What you return must be the data below, word for word, without any images.

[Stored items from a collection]
==================================================
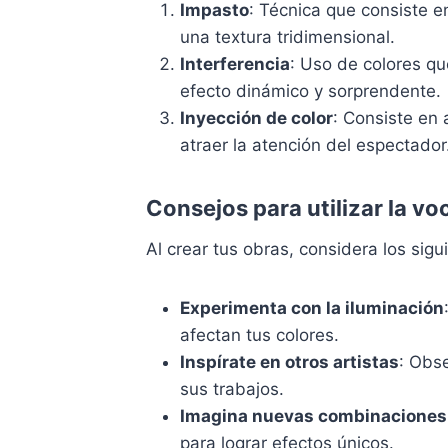
Impasto
: Técnica que consiste e
una textura tridimensional.
Interferencia
: Uso de colores q
efecto dinámico y sorprendente.
Inyección de color
: Consiste en 
atraer la atención del espectador
Consejos para utilizar la voc
Al crear tus obras, considera los sigu
Experimenta con la iluminación
afectan tus colores.
Inspírate en otros artistas
: Obse
sus trabajos.
Imagina nuevas combinaciones
para lograr efectos únicos.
==================================================
Task output
Impasto
: Técnica que consiste e
una textura tridimensional.
Interferencia
: Uso de colores q
efecto dinámico y sorprendente.
Inyección de color
: Consiste en 
atraer la atención del espectador
Consejos para utilizar la voc
Al crear tus obras, considera los sigu
Experimenta con la iluminación
afectan tus colores.
Inspírate en otros artistas
: Obse
sus trabajos.
Imagina nuevas combinaciones
para lograr efectos únicos.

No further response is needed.